Lebih Cenderung ke Politis daripada Hukum
Sikap pemerintah yang setengah hati tersebut adalah salah satu penyebab alotnnya penyelesaian HAM di Indonesia. Jadi wajar kalau penanganan HAM di Indonesia selalu mengalami keruwetan dan keabsurdan yang luar biasa, karena pemerintah memang setengah hati alias tidak serius dalam menanganinya. Ini terjadi karena dalam proses penyelesaiannya, pemerintah lebih menggunakan pendekatan politis daripada hukum.
Politik, sebagaimana yang dikatakan Goenawan Mohammad adalah suatu kesibukan mengurusi kekuasaan (machtsvorming dan machtsanding), dalam suatu pergulatan, atau persaingan yang menegangkan. Oleh karena itu, setiap kali penyelesaian masalah menggunakan politik orientasinya mesti kepada kekuasaan. Kalau orientasinya sudah kekuasaan, maka yang dicari bukan lagi benar-salah melainkan menang –kalah. Penanganan pemerintah yang setengah hati itu  ditandai dengan langkah pemerintah yang tidak bertumpu pada semangat dan komitmen yang sungguh-sungguh untuk membela dan memperjuangkan nilai-nilai kemanusiaan, melainkan sekedar mengamankan interest kekuasaan.
Hal itu jelas sangat naif. Sebab, kekuasaan yang seharusnya difungsikan untuk melindungi hak-hak masyarakat dari segala macam tindak kekerasan justru digunakan para pemegang kekuasaan itu sendiri sebagai media untuk melanggengkan kekuasaan. Demi kekuasaan,  kehidupan yang merupakan masalah HAM yang paling substansial dan esensialpun, diinjak-injak dan dinafikan. Dalam konteks ini kekuasaan (interest politic) diposisikan sebagai sesuatu yang lebih urgen daripada HAM.
Lebih jauh, proses penanganan HAM yang cenderung  politis itu akhirnya menjadi ancaman tersendiri terhadap para aktivis HAM.  Para aktivis HAM selalu dalam bayang-bayang teror para penguasa. Contoh konkritnya adalah almarhum Munir sendiri. Penegakan HAM yang diliputi oleh teror semacam ini jelas akan mengalami kepincangan dan terseok-seok. Sebab, pemerintah yang sifatnya idiologis-politis juga akan lebih pro status quo dengan mengutamakan kekuasaan daripada prinsip-prinsip HAM. Perjuaangan HAM dalam kerangka ini nyaris termarginalkan.
Maka sungguh bahaya kalau prinsip pemerintah yang setengah hati ini terus berlanjut.
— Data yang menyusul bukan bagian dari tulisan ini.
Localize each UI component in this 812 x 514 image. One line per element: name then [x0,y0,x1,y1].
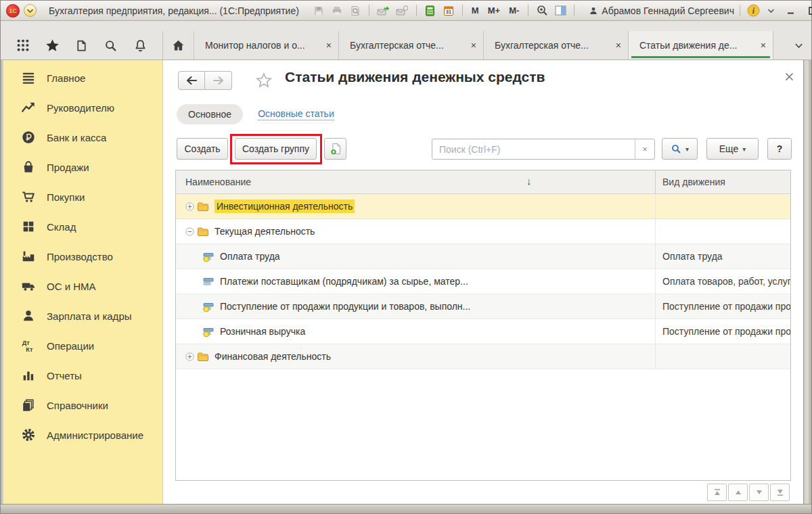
sidebar-item-11[interactable]: Справочники [3,390,162,420]
search-clear-icon[interactable]: × [635,139,654,159]
zoom-in-icon[interactable] [536,4,548,18]
sidebar-item-6[interactable]: Производство [3,241,162,271]
expand-icon[interactable] [185,352,194,361]
dtkt-icon: ДтКт [21,338,36,353]
expand-icon[interactable] [185,202,194,211]
table-row-1[interactable]: Текущая деятельность [176,219,790,244]
chevron-down-icon[interactable] [765,4,777,18]
cart-icon [21,189,36,204]
tab-close-icon[interactable]: × [761,41,766,50]
forward-button[interactable] [205,71,232,90]
scroll-down-button[interactable] [749,484,769,501]
table-row-0[interactable]: Инвестиционная деятельность [176,194,790,219]
form-sections: Основное Основные статьи [177,103,334,125]
memory-button-2[interactable]: М- [508,5,520,16]
table-row-4[interactable]: Поступление от продажи продукции и товар… [176,294,790,319]
collapse-icon[interactable] [185,227,194,236]
memory-button-0[interactable]: М [470,5,480,16]
more-button[interactable]: Еще▾ [706,138,759,160]
copy-document-icon [330,143,342,155]
sidebar-item-2[interactable]: Банк и касса [3,122,162,152]
memory-button-1[interactable]: М+ [487,5,501,16]
add-to-favorites-star-icon[interactable] [255,72,273,89]
minimize-button[interactable] [783,4,799,18]
sidebar-item-label: ОС и НМА [47,281,96,292]
table-row-3[interactable]: Платежи поставщикам (подрядчикам) за сыр… [176,269,790,294]
panel-tools [1,31,163,60]
home-tab[interactable] [163,31,194,60]
row-name: Поступление от продажи продукции и товар… [220,301,470,312]
search-input[interactable] [432,139,635,159]
sidebar-item-5[interactable]: Склад [3,212,162,241]
sidebar-item-label: Продажи [47,162,89,173]
help-button[interactable]: ? [767,138,792,160]
scroll-up-button[interactable] [728,484,748,501]
sidebar-item-8[interactable]: Зарплата и кадры [3,301,162,331]
row-name: Текущая деятельность [215,226,315,237]
sidebar-item-7[interactable]: ОС и НМА [3,271,162,301]
cell-kind: Оплата труда [656,244,790,268]
scroll-top-button[interactable] [707,484,727,501]
create-group-button[interactable]: Создать группу [235,138,317,160]
main-menu-button[interactable] [24,4,37,17]
sidebar-item-label: Отчеты [47,370,82,381]
sidebar-item-label: Администрирование [47,429,143,441]
sort-ascending-icon: ↓ [526,175,532,187]
form-close-icon[interactable] [785,72,794,81]
back-button[interactable] [178,71,205,90]
sidebar-item-12[interactable]: Администрирование [3,420,162,450]
receive-mail-icon[interactable] [396,4,409,18]
create-by-copy-button[interactable] [324,138,346,160]
window-tab-0[interactable]: Монитор налогов и о... × [194,31,339,60]
tab-close-icon[interactable]: × [616,41,621,50]
sidebar-item-label: Банк и касса [47,132,106,143]
info-icon[interactable]: i [747,4,760,18]
current-user[interactable]: Абрамов Геннадий Сергеевич [589,5,734,16]
window-tab-2[interactable]: Бухгалтерская отче... × [484,31,629,60]
table-row-2[interactable]: Оплата труда Оплата труда [176,244,790,269]
send-mail-icon[interactable] [377,4,390,18]
sidebar-item-4[interactable]: Покупки [3,182,162,212]
history-icon[interactable] [73,37,91,54]
tab-close-icon[interactable]: × [471,41,476,50]
maximize-button[interactable] [805,4,812,18]
table-row-6[interactable]: Финансовая деятельность [176,344,790,369]
sidebar-item-0[interactable]: Главное [3,63,162,93]
favorites-star-icon[interactable] [43,37,61,54]
print-preview-icon[interactable] [349,4,361,18]
tab-close-icon[interactable]: × [326,41,332,50]
bag-icon [21,160,36,174]
user-name: Абрамов Геннадий Сергеевич [602,5,734,16]
apps-grid-icon[interactable] [14,37,32,54]
scroll-bottom-button[interactable] [770,484,790,501]
column-header-name[interactable]: Наименование ↓ [176,170,656,193]
window-tab-3[interactable]: Статьи движения де... × [629,31,773,60]
sidebar-item-3[interactable]: Продажи [3,152,162,182]
search-options-button[interactable]: ▾ [662,138,698,160]
tabs-overflow-button[interactable] [786,31,811,60]
save-icon[interactable] [313,4,325,18]
column-header-kind[interactable]: Вид движения [656,170,790,193]
sidebar-item-10[interactable]: Отчеты [3,360,162,390]
tab-label: Статьи движения де... [639,40,755,51]
calculator-icon[interactable] [424,4,436,18]
split-columns-icon[interactable] [554,4,566,18]
calendar-icon[interactable]: 31 [443,4,455,18]
chevron-down-icon [795,43,803,48]
print-icon[interactable] [331,4,343,18]
create-button[interactable]: Создать [177,138,228,160]
tab-label: Монитор налогов и о... [205,40,321,51]
cell-name: Платежи поставщикам (подрядчикам) за сыр… [176,269,656,294]
sidebar-item-1[interactable]: Руководителю [3,93,162,122]
window-tab-1[interactable]: Бухгалтерская отче... × [339,31,484,60]
element-predefined-icon [203,326,215,337]
search-icon[interactable] [102,37,120,54]
cell-kind [656,219,790,243]
section-tab-main[interactable]: Основное [177,104,243,124]
notifications-bell-icon[interactable] [131,37,149,54]
table-row-5[interactable]: Розничная выручка Поступление от продажи… [176,319,790,344]
sidebar-item-9[interactable]: ДтКт Операции [3,331,162,360]
section-tab-main-items[interactable]: Основные статьи [258,108,334,120]
trend-icon [21,100,36,115]
row-name: Финансовая деятельность [215,351,331,362]
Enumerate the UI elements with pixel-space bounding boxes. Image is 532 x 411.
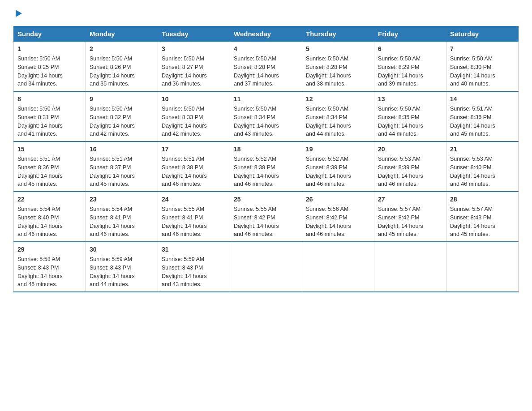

HAM hanya menjadi kebijakan yang penuh kamuflase belaka. Ia hanya akan menjadi alat politik kekuasaan. Padahal, konsep hak-hak asasi manusia yang benar-benar sesuai bagi tatanan dunia yang adil, menurut Foud Adjami, adalah lebih jauh lagi dari hanya pencapaian kebutuhan-kebutuhan politis dan ekonomis.

Upaya  ke arah yang lebih Realistis
Untuk mengatasi penanganan HAM yang penuh absurditas ini, maka harus ada perubahan pola pemerintah dalam kaitannya dengan masalah ini. Pemerintah tidak boleh setengah hati dalam menangani sekandal HAM, melainkan harus total dan serius. Artinya politik yang sekarang masih menjadi pendekatan utama pemerintah dalam menangani HAM harus diubah dengan menggunakan pendekatan hukum.  Perubahan pola dari politik ke yuridis (hukum) ini diharapkan akan tercapai sebuah keadilan. Sebab, dengan menggunakan pendekatan hukum, standar kebenaran akan lebih obyektif dan bisa terukur daripada pendekatan politik.. Dalam semangat hukum maka tidak peduli apakah  seseorang itu Jendral atau aktivis LSM, kalau ia memang secara hukum terbukti melanggar HAM maka ia harus diberi hukuman yang setimpal.
Memang benar kata Gus Dur (2007) bahwa hak-hak asasi manusia harus memiliki kerangka makro yang lebih luas jangkauannya dari hanya sekedar pengadilan terbuka dan adil, penegakan kedaulatan hukum dan pengemabngan lembaga-lembaga pengawasan yang benar-benar kuat. Namun harus dicatat bahwa sampai sekarang, untuk mencapai taraf keadilan hukum dalam proses HAM saja, Indonesia masih kedodoran. Sampai saat ini pemerintah belum berhasil  menjebloskan para pelanggar HAM berat ke dalam jeruji besi.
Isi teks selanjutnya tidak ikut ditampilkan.